Neue Methode zur Krebsbekämpfung mit molekularen Fasern

10. September 2020

Krebs gehört laut dem Statistischen Bundesamt mit einem Anteil von beinahe 25% zu den häufigsten Todesursachen in Deutschland. Chemotherapie wird häufig zur Behandlung eingesetzt, bringt aber auch für gesunde Organe Nebenwirkungen mit sich. Einen ganz anderen Weg versuchen nun Wissenschaftlerinnen und Wissenschaftler um David Ng, Gruppenleiter am Max-Planck-Institut für Polymerforschung, zu gehen: Durch eine gezielte und lokalisierte Zerstörung der Struktur der Krebszellen kann deren Selbstzerstörungsmechanismus aktiviert werden. In Laborexperimenten können sie bereits erste Erfolge vorweisen.

Krebs ist eine Krankheit, bei der sich Zellen unkontrolliert vermehren, was zu dem Wachsen eines Tumors führen kann. Neben der Strahlentherapie wird Krebs oft auch mit einer Chemotherapie bekämpft: Die verabreichten Chemikalien beeinflussen verschiedene biochemische Prozesse im Körper, insbesondere der Krebszellen, und stellen sicher, dass ein Tumor nicht mehr wachsen kann und langsam stirbt.

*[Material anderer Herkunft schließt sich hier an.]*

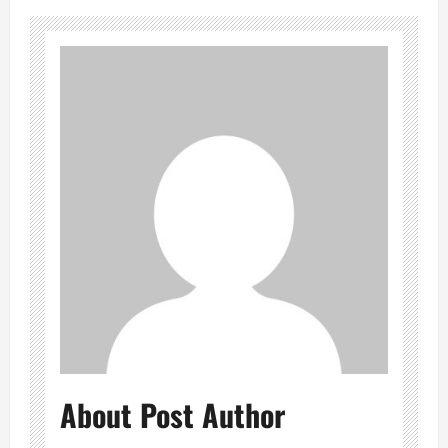
About Post Author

Eine Chemotherapie ist jedoch für den Körper belastend und kann mit der Zeit ineffektiv werden: Zusätzlich zu den Nebenwirkungen kann sich der Krebs manchmal an die Chemikalien anpassen, sich ihrer Wirkung widersetzen und neue Möglichkeiten schaffen, weiter zu wachsen. "Wir haben nun versucht, einen anderen Weg einzuschlagen und den Krebs nicht durch Eingriffe in die biochemischen Prozesse zu beeinflussen, sondern seine Struktur direkt anzugreifen", sagt Dr. David Ng, Gruppenleiter im Arbeitskreis von Prof. Tanja Weil am Max-Planck-Institut für Polymerforschung.

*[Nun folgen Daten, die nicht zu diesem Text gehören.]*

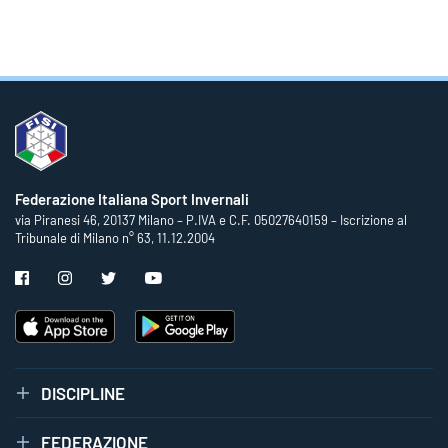
Federazione Italiana Sport Invernali
via Piranesi 46, 20137 Milano – P.IVA e C.F. 05027640159 – Iscrizione al
Tribunale di Milano n° 63, 11.12.2004
DISCIPLINE
FEDERAZIONE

Die physikalische Struktur von Krebszellen wird durch ein sich in der Krebszelle bildendes Netz zerstört, wodurch diese ihren Selbstzerstörungsmechanismus aktiviert.

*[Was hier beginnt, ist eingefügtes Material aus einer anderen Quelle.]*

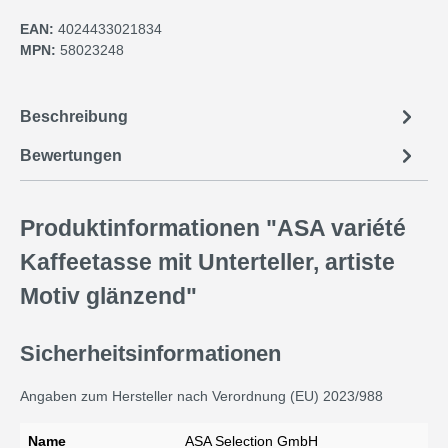
EAN:
4024433021834
MPN:
58023248
Beschreibung
Bewertungen
Produktinformationen "ASA variété
Kaffeetasse mit Unterteller, artiste
Motiv glänzend"
Sicherheitsinformationen
Angaben zum Hersteller nach Verordnung (EU) 2023/988
Name
ASA Selection GmbH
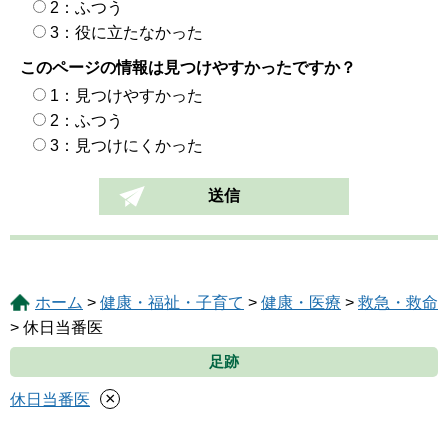
2：ふつう
3：役に立たなかった
このページの情報は見つけやすかったですか？
1：見つけやすかった
2：ふつう
3：見つけにくかった
ホーム
>
健康・福祉・子育て
>
健康・医療
>
救急・救命
> 休日当番医
足跡
×
休日当番医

Zu diesem Zweck haben die Wissenschaftlerinnen und Wissenschaftler eine Art von molekularen Legosteinen synthetisch hergestellt, die über eine spezielle molekulare Erweiterung sowohl in normale als auch in Krebszellen gelangen können. Der Legostein alleine ist harmlos, jedoch setzen die in Krebszellen herrschenden Bedingungen nun eine Reihe von chemischen Reaktionen in Gang: "In Krebsgewebe ist die Umgebung viel saurer als in normalem Gewebe", sagt Ng. "Darüber hinaus finden sich in diesen Krebszellen aufgrund der erhöhten Stoffwechselaktivität des Krebses viel mehr hochreaktive oxidative Moleküle - und das machen wir uns zunutze".

Wenn diese beiden Bedingungen erfüllt sind, können sich die einzelnen Legosteine verbinden - und so ein großes Netz bilden. Dieses Netz, das im Inneren der Krebszellen wächst, ist äußerst stabil und verformt die Krebszellen von innen heraus. Unfähig, die physikalische Belastung zu verkraften, aktiviert die Krebszelle ihren eigenen Selbstzerstörungsmechanismus. "Wir greifen die Krebszelle also auf eine Weise an, gegen die sie sich nicht wehren kann", sagt Ng.

Die Forscher haben die Methode bisher an Krebszellen in einer Laborkultur untersucht und konnten nachweisen, dass die Zellen innerhalb der sehr kurzen Zeit von etwa vier Stunden absterben. In Zukunft könnte ihre Methode möglicherweise eine Alternative zur Krebsbehandlung darstellen - weitere Studien hierzu sind im Gange.

Perpektivisch werden Ng, Weil und Kollegen weiter daran arbeiten, die Präzision der Verformung zu erhöhen und das Netz nach dem Absterben der Krebszellen biologisch abzubauen.

Sie haben ihre Ergebnisse in der renommierten wissenschaftlichen Zeitschrift "Journal of the American Chemical Society" veröffentlicht.